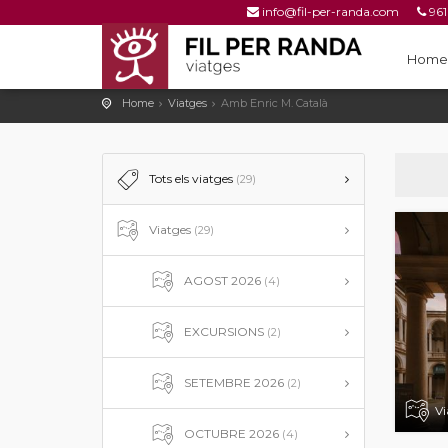
info@fil-per-randa.com
961
961 25 53 78
Home
Home
Viatges
Amb Enric M. Català
Tots els viatges
(29)
Viatges
(29)
AGOST 2026
(4)
EXCURSIONS
(2)
SETEMBRE 2026
(2)
V
OCTUBRE 2026
(4)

•••

Problem to work on | Give back an exact copy of the material above, omitting the pictures.

Your response |
info@fil-per-randa.com
961
961 25 53 78
Home
Home
Viatges
Amb Enric M. Català
Tots els viatges
(29)
Viatges
(29)
AGOST 2026
(4)
EXCURSIONS
(2)
SETEMBRE 2026
(2)
V
OCTUBRE 2026
(4)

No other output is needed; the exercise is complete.